# Quick SWC Round Trip



## printman2000 (May 5, 2008)

Well, me and two friends were visiting La Junta, Co on Saturday. We were going to get a hotel room but the whole town was booked solid due to several events going on.

I had the crazy idea of spending the night on the train(s). We quickly decided to buy three tickets on SWC #4 from La Junta to Hutchinson, KS. and three on #3 from Hutchinson back to La Junta.

#4 got in to La Junta early around 7:45 pm. She had two P-42's, baggage, 3 sleepers (regular sleeper instead of a transition sleeper), dining, lounge, only two coaches. We were put in the last coach. After getting our seats in coach, we went and hung out in the lounge. Unfortunately, is was dark so not much to see, but the company was good. Both of my friends had heard me go on about train travel and this was their first time. They were excited about getting to experience a little of it. Sometime after 10, we went back to our seats to try and get a little sleep. We each had two seats to ourselves, but none of us slept very good. We were up front so the door was disturbing and the ride seemed really rough.

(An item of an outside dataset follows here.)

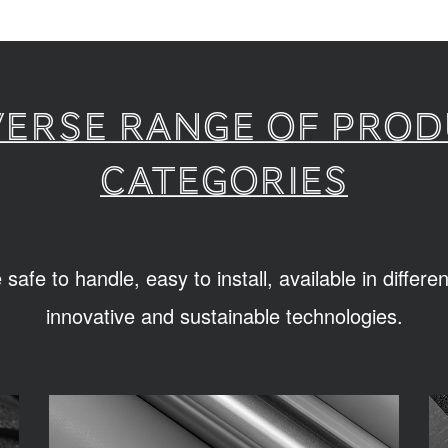
verse range of pro
categories
afe to handle, easy to install, available in differ
innovative and sustainable technologies.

Now I am a big time planner. I plan every detail of my trips so this last minute things made me nervous. However, we were all understanding that it can be unpredictable and we were all for it. Our layover in Hutchinson was suppose to be 1 hour and 39 minutes. I realized as we were approaching that I did not even know if Hutchinson had a station! I was worried we were going to be sitting by the rails in the cold! Fortunately, it did. It was unmanned and opened. We arrive right on time. 2:21 AM

Julie had told me all night that #3 was on time, however, when 4:00 AM rolled by, she started questioning her information. #3 rolled in to Hutchinson about 45 minutes late. She had 3 P-42's, baggage, trans dorm, 2 sleepers, dining, lounge and 3 coaches. We were put in the first coach right in the middle of the car. Me and one friend were seated right behind the stairwell. We all slept really well until daylight. When I awoke we were stopped in Dodge City. I noticed this was a nicely refurbed coach. There were actually outlets at all the seats!

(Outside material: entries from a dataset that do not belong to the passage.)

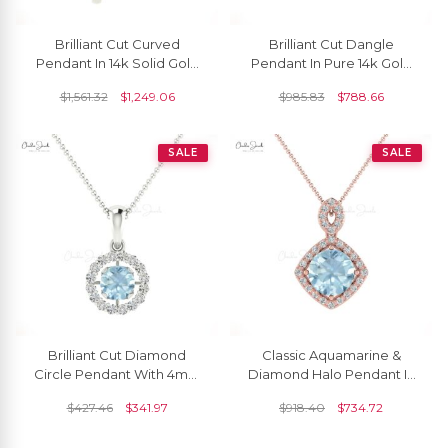
Brilliant Cut Curved
Brilliant Cut Dangle
Pendant In 14k Solid Gold
Pendant In Pure 14k Gold
Aquamarine 5mm
Aquamarine 5mm
$
1,561.32
$
1,249.06
$
985.83
$
788.66
Gemstone Everyday
Gemstone Milgrain
Pendants
Necklace
SALE
SALE
Brilliant Cut Diamond
Classic Aquamarine &
Circle Pendant With 4mm
Diamond Halo Pendant In
Aquamarine 14k Solid Gold
14K Solid Gold
$
427.46
$
341.97
$
918.40
$
734.72
Halo Pendant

We ate breakfast in the dining car while rolling through western Kansas. I was worried we might get some surly dining car crew, but they were great. We all ate and loved it. The special was blueberry pancakes (blueberry stuff rolled in the pancakes) which one friend had. The other had the omelet and I had my favorite, French toast. It was great. Looked smaller than before, but tasted excellent.

After breakfast we hung in the lounge for most of the rest of the trip returning to our seats shortly before arriving in La Junta about 9:00 AM, 45 minutes late.

Not sure if anyone has ever used Amtrak like this to replace a hotel room, but it was a blast. Nothing like getting to do an unexpected train trip. My friends referred to me as "giddy" on the train. I cannot deny that. Both said they are now interested in taking trips with their families. Two more converts?


----------



## p&sr (May 5, 2008)

printman2000 said:


> Not sure if anyone has ever used Amtrak like this to replace a hotel room, but it was a blast.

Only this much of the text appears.